TASK ITEM —
What is the number of lines in the records that contain "their"? Give only that number.

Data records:
____
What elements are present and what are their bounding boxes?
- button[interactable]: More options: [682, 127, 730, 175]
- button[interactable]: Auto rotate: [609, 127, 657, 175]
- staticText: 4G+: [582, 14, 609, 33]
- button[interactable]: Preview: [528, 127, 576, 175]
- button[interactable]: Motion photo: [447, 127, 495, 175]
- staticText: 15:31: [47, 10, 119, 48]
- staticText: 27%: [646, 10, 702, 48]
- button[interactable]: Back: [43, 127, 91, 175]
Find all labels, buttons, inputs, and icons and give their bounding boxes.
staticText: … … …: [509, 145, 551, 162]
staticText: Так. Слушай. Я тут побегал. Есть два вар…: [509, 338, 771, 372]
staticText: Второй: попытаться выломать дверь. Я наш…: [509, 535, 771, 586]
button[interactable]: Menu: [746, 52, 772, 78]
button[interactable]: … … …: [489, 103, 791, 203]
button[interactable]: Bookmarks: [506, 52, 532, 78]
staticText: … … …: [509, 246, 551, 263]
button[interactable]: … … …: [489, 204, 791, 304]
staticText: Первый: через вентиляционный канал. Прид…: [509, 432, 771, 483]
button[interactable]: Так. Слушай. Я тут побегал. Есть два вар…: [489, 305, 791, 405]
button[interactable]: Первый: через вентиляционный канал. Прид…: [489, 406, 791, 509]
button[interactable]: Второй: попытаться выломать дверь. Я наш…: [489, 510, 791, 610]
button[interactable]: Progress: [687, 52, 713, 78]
____
RESULT FOR THIS EXERCISE —
2